Omar and the vision (Part 8)

The general manager of Copacus Jose “Omar” Rodriguez wasn’t able to meet with us the previous evening but made up for his omission in spades today. He is as I discovered a devout Christian and I nearly found myself in a church that evening, not something that happens very often if at all on these origin trips.

Omar is a man of action and got us out on the road bright and early. I had no idea what he had planned for the day, we were given some generic information about a tour of the farms not thinking that this would be a totally immersive experience.

He started with the scenery bit as he pointed out Cerro las Minas (2,870m) the highest mountain in Honduras. We then climbed further and pulled into a small farm with a solar drier in front of the house and a pulping machine outback. One of his aims is to get the farmer to do more of this processing work whilst Copacus got on and sold coffee, monitored quality and trained Baristas.

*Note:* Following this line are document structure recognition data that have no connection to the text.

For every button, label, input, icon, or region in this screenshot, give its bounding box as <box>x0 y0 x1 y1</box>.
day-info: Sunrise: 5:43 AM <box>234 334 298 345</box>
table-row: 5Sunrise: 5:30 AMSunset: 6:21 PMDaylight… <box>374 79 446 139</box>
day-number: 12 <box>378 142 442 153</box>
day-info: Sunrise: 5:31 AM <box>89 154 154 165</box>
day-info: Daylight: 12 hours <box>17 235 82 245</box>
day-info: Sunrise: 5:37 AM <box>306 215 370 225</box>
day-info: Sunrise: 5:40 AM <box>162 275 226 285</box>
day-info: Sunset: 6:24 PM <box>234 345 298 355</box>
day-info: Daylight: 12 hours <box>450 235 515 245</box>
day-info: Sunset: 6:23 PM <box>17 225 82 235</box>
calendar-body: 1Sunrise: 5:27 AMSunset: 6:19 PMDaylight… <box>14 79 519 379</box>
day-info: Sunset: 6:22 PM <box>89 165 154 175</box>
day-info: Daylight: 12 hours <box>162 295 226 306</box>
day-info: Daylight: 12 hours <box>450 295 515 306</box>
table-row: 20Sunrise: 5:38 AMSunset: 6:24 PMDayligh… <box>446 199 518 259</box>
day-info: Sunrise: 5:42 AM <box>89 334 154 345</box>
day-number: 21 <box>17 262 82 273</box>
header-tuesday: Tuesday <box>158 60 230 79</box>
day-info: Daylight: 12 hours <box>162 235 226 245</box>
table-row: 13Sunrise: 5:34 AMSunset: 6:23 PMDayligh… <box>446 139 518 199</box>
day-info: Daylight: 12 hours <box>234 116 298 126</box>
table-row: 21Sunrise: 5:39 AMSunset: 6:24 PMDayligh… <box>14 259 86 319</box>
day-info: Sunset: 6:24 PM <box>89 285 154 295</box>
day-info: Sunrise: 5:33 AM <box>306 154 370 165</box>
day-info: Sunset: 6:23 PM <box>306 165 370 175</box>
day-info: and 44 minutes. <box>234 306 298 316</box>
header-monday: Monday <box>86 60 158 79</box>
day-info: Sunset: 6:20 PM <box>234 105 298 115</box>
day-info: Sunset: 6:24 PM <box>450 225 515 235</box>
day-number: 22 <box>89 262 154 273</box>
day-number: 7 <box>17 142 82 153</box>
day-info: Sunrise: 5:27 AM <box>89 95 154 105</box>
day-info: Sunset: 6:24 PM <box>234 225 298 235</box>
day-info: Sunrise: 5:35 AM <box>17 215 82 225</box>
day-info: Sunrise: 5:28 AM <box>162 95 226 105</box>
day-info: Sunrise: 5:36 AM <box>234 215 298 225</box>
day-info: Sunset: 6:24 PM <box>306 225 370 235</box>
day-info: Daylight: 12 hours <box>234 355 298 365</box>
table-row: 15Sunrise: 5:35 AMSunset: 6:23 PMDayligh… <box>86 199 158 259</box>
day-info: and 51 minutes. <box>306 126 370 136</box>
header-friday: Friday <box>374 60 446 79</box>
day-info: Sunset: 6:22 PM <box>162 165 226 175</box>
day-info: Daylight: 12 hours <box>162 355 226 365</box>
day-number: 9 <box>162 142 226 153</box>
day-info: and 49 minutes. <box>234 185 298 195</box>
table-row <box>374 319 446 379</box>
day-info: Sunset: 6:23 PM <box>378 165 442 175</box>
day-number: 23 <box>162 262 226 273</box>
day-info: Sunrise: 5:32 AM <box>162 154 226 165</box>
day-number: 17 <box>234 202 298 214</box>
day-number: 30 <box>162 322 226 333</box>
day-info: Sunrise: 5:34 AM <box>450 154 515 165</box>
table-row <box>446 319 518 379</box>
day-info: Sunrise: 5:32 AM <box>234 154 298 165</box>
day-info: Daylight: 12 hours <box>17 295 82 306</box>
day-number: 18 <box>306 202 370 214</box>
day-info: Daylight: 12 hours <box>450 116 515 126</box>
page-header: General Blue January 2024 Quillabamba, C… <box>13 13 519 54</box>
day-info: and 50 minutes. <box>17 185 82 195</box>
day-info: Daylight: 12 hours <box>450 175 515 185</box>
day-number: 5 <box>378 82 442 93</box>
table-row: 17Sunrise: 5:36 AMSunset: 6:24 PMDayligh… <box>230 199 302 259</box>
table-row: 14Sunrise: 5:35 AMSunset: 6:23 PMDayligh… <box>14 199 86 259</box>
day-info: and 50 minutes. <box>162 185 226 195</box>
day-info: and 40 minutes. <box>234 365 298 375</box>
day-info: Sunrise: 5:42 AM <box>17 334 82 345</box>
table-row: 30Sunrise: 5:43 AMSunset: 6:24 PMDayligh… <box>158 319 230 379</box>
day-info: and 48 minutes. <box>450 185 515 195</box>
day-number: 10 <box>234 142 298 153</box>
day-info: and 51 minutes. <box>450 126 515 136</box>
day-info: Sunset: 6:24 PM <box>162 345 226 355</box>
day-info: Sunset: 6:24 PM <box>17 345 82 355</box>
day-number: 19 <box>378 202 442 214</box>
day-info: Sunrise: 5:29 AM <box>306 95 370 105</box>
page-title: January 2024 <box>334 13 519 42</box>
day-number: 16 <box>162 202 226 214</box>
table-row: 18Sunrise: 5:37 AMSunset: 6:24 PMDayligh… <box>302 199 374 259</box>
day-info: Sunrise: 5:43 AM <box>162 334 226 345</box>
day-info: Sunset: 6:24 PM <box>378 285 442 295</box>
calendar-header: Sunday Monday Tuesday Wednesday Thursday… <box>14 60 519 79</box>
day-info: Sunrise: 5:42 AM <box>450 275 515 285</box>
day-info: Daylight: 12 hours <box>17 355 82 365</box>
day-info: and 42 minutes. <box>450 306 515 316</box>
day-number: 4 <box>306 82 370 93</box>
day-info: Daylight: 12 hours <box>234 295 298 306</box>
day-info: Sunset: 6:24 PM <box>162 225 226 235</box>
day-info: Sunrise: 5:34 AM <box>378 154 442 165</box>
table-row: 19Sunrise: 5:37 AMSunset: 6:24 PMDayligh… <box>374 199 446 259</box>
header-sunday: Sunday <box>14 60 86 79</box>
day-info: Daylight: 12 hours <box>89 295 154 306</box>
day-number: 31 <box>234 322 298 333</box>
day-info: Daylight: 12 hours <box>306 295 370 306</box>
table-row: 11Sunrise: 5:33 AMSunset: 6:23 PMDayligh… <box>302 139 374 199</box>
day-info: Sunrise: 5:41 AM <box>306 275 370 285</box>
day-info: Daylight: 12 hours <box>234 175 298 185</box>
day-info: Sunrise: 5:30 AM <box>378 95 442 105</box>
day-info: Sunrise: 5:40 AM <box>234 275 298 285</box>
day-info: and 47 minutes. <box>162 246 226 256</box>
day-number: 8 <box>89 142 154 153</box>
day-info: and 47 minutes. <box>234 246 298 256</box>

An elderly man approached us gesticulating and speaking in Spanish. Omar and the farm owner spoke back but the man insisted on coming in to look at the coffee with us. Afterwards I asked Lorenzo who this individual was, thinking him to be a relative. It transpired that he was the local “eccentric”, but it was interesting how rather than reject him they simply accepted him for who he was, a harmless individual who as they say was a card short of a full deck.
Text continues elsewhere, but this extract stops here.